From The American Spectator:
Piracy Rules Britannia
By Hal G.P. Colebatch on 5.10.11 @ 6:07AM
For several years now I have been trying to work out what has gone out of kilter in Britain. And I have to admit I don't get it all. If it is something political, it is not like anything taught in any political science course I know of.
There are innumerable instances of this peculiar dysfunction (death wish?) such as councils sending juvenile delinquents on Caribbean holidays while brave Gurkha ex-soldiers are allowed to starve to death on barren Nepalese hilltops, but the British attitude to piracy seems a good example of what is happening.
It is certainly true that a lot of other countries are not much better, or even worse, but in this matter Britain seems a particularly egregious example of impotence and paralysis, given its proud history as principal guardian of the freedom of the seas.
Civilized countries have fought pirates at sea, with no messing about, for as far back as history can be traced. Julius Caesar was captured by pirates as a young man. While waiting to be ransomed he became quite friendly with his captors and joked that after his release he would return and crucify them all. Or at least the pirates, who did not know Caesar well, thought he was joking…
Britain, having given rise to the Elizabethan buccaneers, then led the world in stamping piracy out. One of the worst British pirates, Henry Morgan, was knighted and made governor of Jamaica. Knowing all the tricks of the trade he gradually rounded up and hanged many of his former colleagues. The notorious Edward Teach ("Blackbeard") met his end at the hands of Lieutenant Robert Maynard, RN, who, after an epic cutlass duel sailed into port with Teach's head swinging from his bowsprit. A couple of female pirates of the same era got off on what was known as a "belly plea" (they were pregnant).
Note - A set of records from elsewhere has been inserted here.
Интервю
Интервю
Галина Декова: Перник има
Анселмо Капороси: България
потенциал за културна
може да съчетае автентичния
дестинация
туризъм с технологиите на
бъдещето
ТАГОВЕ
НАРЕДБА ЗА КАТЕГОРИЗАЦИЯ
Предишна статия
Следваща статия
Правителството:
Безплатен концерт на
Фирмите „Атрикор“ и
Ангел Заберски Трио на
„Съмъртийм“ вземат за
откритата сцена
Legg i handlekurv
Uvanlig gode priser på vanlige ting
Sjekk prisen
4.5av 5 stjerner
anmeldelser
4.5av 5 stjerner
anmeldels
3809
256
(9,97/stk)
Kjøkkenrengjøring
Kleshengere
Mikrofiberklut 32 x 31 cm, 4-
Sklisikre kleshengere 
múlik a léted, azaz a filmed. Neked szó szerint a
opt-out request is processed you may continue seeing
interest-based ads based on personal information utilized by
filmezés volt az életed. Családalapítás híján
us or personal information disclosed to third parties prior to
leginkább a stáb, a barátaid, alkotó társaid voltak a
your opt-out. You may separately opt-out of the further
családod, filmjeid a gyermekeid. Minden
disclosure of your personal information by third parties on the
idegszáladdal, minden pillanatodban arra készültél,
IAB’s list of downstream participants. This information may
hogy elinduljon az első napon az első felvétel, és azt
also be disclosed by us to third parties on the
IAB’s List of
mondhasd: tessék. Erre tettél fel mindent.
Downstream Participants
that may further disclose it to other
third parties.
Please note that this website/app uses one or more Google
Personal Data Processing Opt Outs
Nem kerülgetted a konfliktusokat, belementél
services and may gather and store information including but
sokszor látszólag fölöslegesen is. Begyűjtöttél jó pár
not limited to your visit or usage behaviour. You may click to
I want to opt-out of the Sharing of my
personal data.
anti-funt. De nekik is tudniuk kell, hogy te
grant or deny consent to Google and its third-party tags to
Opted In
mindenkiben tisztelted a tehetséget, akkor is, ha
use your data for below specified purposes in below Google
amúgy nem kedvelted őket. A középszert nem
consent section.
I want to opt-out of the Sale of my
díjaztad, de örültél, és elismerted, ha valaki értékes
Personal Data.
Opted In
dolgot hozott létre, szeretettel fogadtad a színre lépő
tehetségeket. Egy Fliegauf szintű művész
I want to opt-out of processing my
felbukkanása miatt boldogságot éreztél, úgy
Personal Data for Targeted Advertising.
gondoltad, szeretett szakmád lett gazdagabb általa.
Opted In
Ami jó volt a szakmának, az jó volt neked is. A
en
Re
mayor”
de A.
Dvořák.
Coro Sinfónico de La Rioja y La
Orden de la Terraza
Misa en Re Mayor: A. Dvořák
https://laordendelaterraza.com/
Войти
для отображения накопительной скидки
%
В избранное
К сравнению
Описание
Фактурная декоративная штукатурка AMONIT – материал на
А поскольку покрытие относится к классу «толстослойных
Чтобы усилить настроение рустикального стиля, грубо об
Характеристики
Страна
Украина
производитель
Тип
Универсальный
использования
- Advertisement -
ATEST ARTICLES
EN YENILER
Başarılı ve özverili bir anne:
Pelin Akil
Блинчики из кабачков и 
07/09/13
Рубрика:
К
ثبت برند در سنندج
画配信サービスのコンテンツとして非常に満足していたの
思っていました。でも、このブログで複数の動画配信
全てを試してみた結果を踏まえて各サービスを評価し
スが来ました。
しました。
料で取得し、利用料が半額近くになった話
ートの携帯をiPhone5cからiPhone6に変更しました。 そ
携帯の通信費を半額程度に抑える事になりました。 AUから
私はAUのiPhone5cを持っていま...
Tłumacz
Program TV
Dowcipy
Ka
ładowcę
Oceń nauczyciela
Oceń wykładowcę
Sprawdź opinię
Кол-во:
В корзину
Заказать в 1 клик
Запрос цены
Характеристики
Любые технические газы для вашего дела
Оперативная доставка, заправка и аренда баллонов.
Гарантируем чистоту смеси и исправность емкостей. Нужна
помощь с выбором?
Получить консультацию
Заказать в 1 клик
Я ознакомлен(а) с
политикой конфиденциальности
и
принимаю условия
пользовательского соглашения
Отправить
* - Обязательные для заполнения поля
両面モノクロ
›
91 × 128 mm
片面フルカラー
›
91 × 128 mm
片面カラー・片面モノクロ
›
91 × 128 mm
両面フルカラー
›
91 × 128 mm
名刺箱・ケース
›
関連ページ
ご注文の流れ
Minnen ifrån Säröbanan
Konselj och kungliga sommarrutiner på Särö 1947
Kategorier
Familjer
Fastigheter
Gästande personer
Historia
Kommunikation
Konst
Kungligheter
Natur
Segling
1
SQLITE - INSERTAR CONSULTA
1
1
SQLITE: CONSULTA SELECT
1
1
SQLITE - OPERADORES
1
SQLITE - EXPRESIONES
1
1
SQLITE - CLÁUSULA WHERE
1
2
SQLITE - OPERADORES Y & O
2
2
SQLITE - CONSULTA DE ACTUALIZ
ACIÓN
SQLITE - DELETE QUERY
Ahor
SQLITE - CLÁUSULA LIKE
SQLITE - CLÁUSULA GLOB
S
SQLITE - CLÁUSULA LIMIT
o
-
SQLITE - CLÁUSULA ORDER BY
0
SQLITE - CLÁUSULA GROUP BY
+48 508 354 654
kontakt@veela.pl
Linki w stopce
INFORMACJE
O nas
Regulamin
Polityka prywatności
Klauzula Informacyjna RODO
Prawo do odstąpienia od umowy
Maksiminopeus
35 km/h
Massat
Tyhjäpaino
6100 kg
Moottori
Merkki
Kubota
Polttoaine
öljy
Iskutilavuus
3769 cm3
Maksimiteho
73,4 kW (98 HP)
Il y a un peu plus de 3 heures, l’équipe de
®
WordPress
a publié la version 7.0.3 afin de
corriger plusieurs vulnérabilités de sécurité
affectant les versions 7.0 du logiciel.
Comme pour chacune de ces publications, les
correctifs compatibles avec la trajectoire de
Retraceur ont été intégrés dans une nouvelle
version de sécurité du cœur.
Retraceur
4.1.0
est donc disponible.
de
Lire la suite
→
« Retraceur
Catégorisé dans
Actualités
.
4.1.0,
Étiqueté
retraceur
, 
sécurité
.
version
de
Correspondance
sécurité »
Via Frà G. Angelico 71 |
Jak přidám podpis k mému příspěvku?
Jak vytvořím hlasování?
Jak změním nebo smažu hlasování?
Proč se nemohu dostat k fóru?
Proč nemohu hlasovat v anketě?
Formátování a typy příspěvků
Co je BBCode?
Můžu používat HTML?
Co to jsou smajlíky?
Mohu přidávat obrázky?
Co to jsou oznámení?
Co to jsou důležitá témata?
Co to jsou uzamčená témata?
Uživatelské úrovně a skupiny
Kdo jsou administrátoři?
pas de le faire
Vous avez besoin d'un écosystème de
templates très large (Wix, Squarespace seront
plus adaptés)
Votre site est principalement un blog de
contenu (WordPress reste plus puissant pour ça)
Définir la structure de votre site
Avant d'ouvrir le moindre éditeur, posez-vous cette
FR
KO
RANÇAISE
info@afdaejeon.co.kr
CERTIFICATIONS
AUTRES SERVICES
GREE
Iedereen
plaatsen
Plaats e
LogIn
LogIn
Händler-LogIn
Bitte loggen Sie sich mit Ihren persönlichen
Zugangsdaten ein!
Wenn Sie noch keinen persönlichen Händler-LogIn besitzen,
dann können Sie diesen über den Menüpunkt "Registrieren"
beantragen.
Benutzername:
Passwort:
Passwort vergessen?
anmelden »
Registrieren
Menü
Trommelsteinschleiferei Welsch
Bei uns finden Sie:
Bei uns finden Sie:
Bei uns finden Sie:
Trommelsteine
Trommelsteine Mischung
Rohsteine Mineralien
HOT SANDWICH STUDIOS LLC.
Methods of execution varied. A large letter "E" painted on a wall at the Thames marks Execution Dock, where, it is said, pirates were chained to drown by having three tides pass over them. Their corpses were then covered in pitch and hung in iron cages on prominent headlands as a hint to other mariners to keep to the straight and narrow.
With considerable effort and sacrifice Britain took the lead in abolishing slave-trading and at the same time also took the lead in sweeping away piracy, holding pirates to be the common enemies of all mankind. Many a Victorian British sailor cut his teeth on anti-piracy patrols in the Indian Ocean.
By the late 19th century piracy at sea had all but disappeared. As Kipling put it, 19th century ships could sail without fear:
Ye have smoked the hives of the Laccadives as we burn the lice in a bunk,
We tack not now for a Gallang prow or a plunging Pei-ho junk;
After a brief outbreak at the end of the Napoleonic wars, by the late 19th century, with its complacent assurance in the advance of civilization, pirates has become nostalgic and comic figures, with their (partly apocryphal) plank-walking, eye-patches and peg-legs, a sure sign that their day in the real world was considered done.
In the Australian children's classic, Norman Lindsay's The Magic Pudding, the disillusioned sailorman Bill Barnacle lamented:
So one fine day I sails away,
A pirate for to be.
But I found there was never a pirate left
On the coast of Caribee,
For pirates go, but their next of kin
Are merchant captains hard as sin,
And merchant mates, as hard as nails
Aboard of every ship that sails …
Or as John Masefield put it:
Alas, the quiddling pirates and the pretty pranks they played
Have all been put a stop to by the naughty Board of Trade;
The schooners and their merry crews are laid away to rest,
A little south of sunset, in the Islands of the Blest …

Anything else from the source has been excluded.